Monday nights have become a bit surreal of late. As Broadchurch has become increasingly bonkers, they’ve taken on a kind of mad escapist quality, not always vastly satisfying, but unmissable nonetheless.
This penultimate episode however, did feel a little like an hour we could have survived without. There were a few revelations; it turns out Claire (Eve Myles) had an abortion years ago whilst Lee (James D’Arcy) was either in prison or on the run, I forget/no longer care which. We also learned that, with Alec Hardy (David Tennant) lying next to her when she awoke from the procedure in flashback, that perhaps they’ve always been closer than he would have people believe? Having had his heart surgery, it seems that Alec is going to survive until the end of the series after all, which is just as well given that he and Ellie Miller (Olivia Colman) have finally started to make some headway with the Sandbrook case, connecting Claire and Ricky Gillespie (Shaun Dooley) through the mysterious dialled number on Claire’s phone. Perhaps Lee is innocent after all? He’s creepy as hell, which by the usual Broadchurch standards means he hasn’t done a thing wrong.
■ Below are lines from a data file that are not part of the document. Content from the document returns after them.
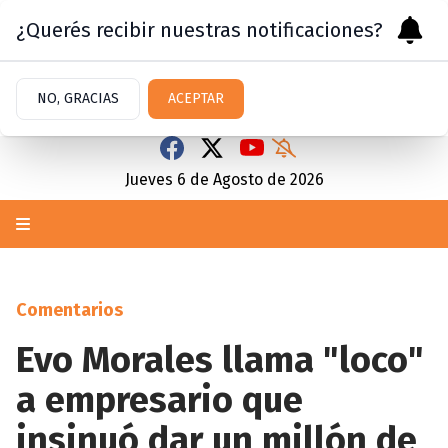
¿Querés recibir nuestras notificaciones?
NO, GRACIAS
ACEPTAR
Jueves 6
de
Agosto
de 2026
Comentarios
Evo Morales llama "loco"
a empresario que
insinuó dar un millón de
So far so relatively logical, although none of this felt like it contributed to the wider plot in any significant way. It felt, and I hate to say it, a little filler. And then we had the madder scenes of the episode to contend with, the majority of which, now I think about it, seemed to happen around the beach and cliff areas. Ah, that sea air. We had Claire inexplicably choosing to hide out at the beach huts after Alec threw her out. ‘No one knows I’m here, do they?’ what, here in your secret hide-out on the beach in broad daylight? It’s hardly Fort Knox is it, love? And then the mad fight between her and Lee with them both seemingly attempting to drown each other in the surf, then giving up and realising that perhaps they’re not good for each other after all. Really, you think? And then to cap it all off, there was that kiss between barrister Jocelyn (Charlotte Rampling) and journalist Maggie (Carolyn Pickles).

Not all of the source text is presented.